# Task
In the copy, include no pictures, but reproduce every record exactly.

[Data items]
☆ ☆ ☆ ☆ ☆ ☆ ☆

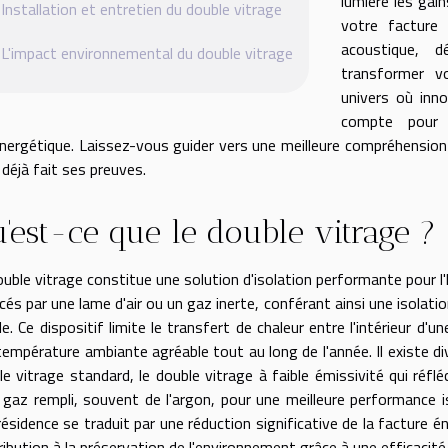
lumière les gain
Installation et entretien du double vitrage
votre facture 
acoustique, 
L'impact environnemental du double vitrage
transformer v
univers où inn
compte pour 
nergétique. Laissez-vous guider vers une meilleure compréhension 
 déjà fait ses preuves.
'est-ce que le double vitrage ?
ouble vitrage constitue une solution d'isolation performante pour l
cés par une lame d'air ou un gaz inerte, conférant ainsi une isolat
e. Ce dispositif limite le transfert de chaleur entre l'intérieur d'
température ambiante agréable tout au long de l'année. Il existe d
e vitrage standard, le double vitrage à faible émissivité qui réfléch
 gaz rempli, souvent de l'argon, pour une meilleure performance i
résidence se traduit par une réduction significative de la facture 
ribution à la préservation de l'environnement grâce à une efficacit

☆ ☆ ☆ ☆ ☆ ☆ ☆

# Answer area
lumière les gain
Installation et entretien du double vitrage
votre facture 
acoustique, 
L'impact environnemental du double vitrage
transformer v
univers où inn
compte pour 
nergétique. Laissez-vous guider vers une meilleure compréhension 
 déjà fait ses preuves.
'est-ce que le double vitrage ?
ouble vitrage constitue une solution d'isolation performante pour l
cés par une lame d'air ou un gaz inerte, conférant ainsi une isolat
e. Ce dispositif limite le transfert de chaleur entre l'intérieur d'
température ambiante agréable tout au long de l'année. Il existe d
e vitrage standard, le double vitrage à faible émissivité qui réfléch
 gaz rempli, souvent de l'argon, pour une meilleure performance i
résidence se traduit par une réduction significative de la facture 
ribution à la préservation de l'environnement grâce à une efficacit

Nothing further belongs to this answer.